START DATASET

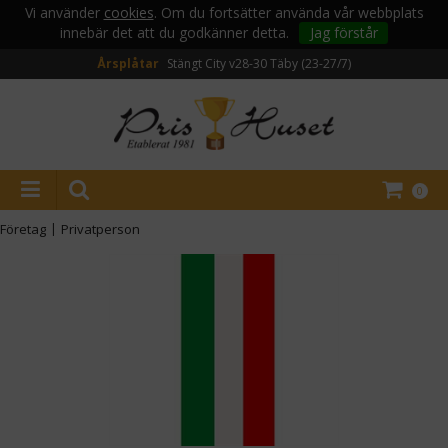
Vi använder
cookies
. Om du fortsätter använda vår webbplats
innebär det att du godkänner detta.
Jag förstår
Årsplåtar
Stängt City v28-30
Täby (23-27/7)
0
Företag
|
Privatperson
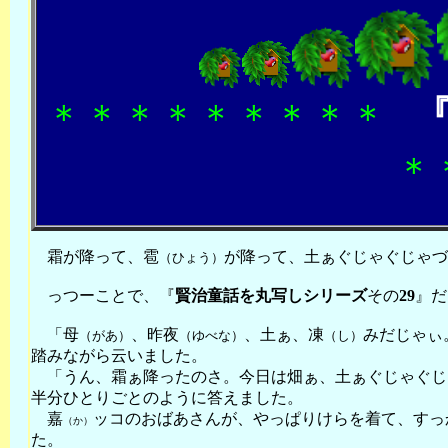
＊＊＊＊＊＊＊＊＊
＊
霜が降って、雹
が降って、土ぁぐじゃぐじゃづ
（ひょう）
っつーことで、『
賢治
童話
を
丸写しシリーズ
その
29
』だ
「母
、昨夜
、土ぁ、凍
みだじゃぃ
（があ）
（ゆべな）
（し）
踏みながら云いました。
「うん、霜ぁ降ったのさ。今日は畑ぁ、土ぁぐじゃぐじ
半分ひとりごとのように答えました。
嘉
ッコのおばあさんが、やっぱりけらを着て、すっ
（か）
た。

END DATASET

=== WHAT IS BEING ASKED ===
All entries above are to be set down word for word, and the pictures are to be left out.

=== REPLY ===
Vi använder
cookies
. Om du fortsätter använda vår webbplats
innebär det att du godkänner detta.
Jag förstår
Årsplåtar
Stängt City v28-30
Täby (23-27/7)
0
Företag
|
Privatperson
＊＊＊＊＊＊＊＊＊
＊
霜が降って、雹
が降って、土ぁぐじゃぐじゃづ
（ひょう）
っつーことで、『
賢治
童話
を
丸写しシリーズ
その
29
』だ
「母
、昨夜
、土ぁ、凍
みだじゃぃ
（があ）
（ゆべな）
（し）
踏みながら云いました。
「うん、霜ぁ降ったのさ。今日は畑ぁ、土ぁぐじゃぐじ
半分ひとりごとのように答えました。
嘉
ッコのおばあさんが、やっぱりけらを着て、すっ
（か）
た。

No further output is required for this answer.